If 50% of the delegates must be laypersons, why are there not more women? If the majority of delegates, are laypersons why is that directly contradicted by the following statement?

Either the majority are laypersons or the majority are based on positions. How can it be both?

Edit: I think my math was bad. Apparently 50% of 50% must be laypersons. That leaves 75% of the delegate pool dominated by males.


How delegates are chosen:

In some divisions, if you are pro-WO, you are chosen. There should be some democratic process of nomination and election, as the official church in some areas does not represent the membership.

Misleading. The General Conference is a support organization for the Union Conferences, just as the Union Conferences are support organizations for the Local Conferences, etc.

Also wrong. The GC does not get to define the Fundamental Beliefs. But I agree that the power grab that started with the enumeration is continuing.

Right, and that 25% is largely chosen by the group the other 75% represent.

Unity in diversity. Unity in purpose. Not uniformity in cultural issues. And certainly not preserving the status quo just because it is the status quo.


Perhaps I’m just a little OCD, but I noticed that 1% of the delegates are “ageless” :smile:. (I suspect the percentage figures are rounded to the nearest whole percent, and that is why the numbers add up to 99 and not 100).

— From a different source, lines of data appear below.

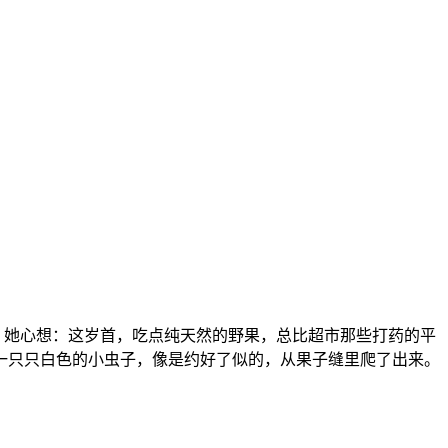
。她心想：这岁首，吃点纯天然的野果，总比超市那些打药的平
一只只白色的小虫子，像是约好了似的，从果子缝里爬了出来。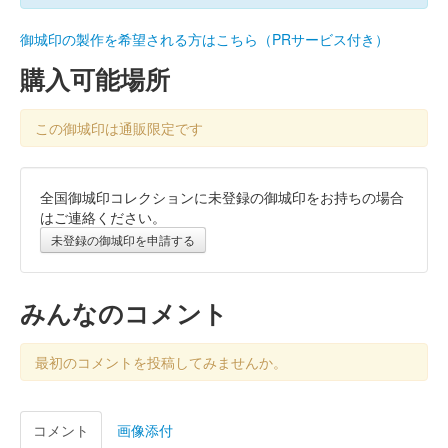
御城印の製作を希望される方はこちら（PRサービス付き）
購入可能場所
この御城印は通販限定です
全国御城印コレクションに未登録の御城印をお持ちの場合
はご連絡ください。
未登録の御城印を申請する
みんなのコメント
最初のコメントを投稿してみませんか。
コメント
画像添付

On a slightly more serious note, it’s disturbing that 84% of delegates are over the age of 40, and 57% (or 58%) are over the age of 50. If that is actually representative of the church demographic, it doesn’t bode well for the future.


It may represent the age distribution in the US where the last numbers I saw show a median age for north America at 51 years. I have had a hard time confirming it, but I understand that in South America and Southern Africa the church is considarably younger.

The university System of Georgia consists of 33 colleges and universities. on a regular basis, the presidents of each unit meet with the Chancellor and his staff. at one such meeting early in my career as Vice President I was sent to represent my president who was ill. I was introduced, an old timer immediately took the seat beside me, and began to instruct me on how to vote on each issue…Non of which had any real significance to the system. of course I listened and then voted my own position that I could defend with my president.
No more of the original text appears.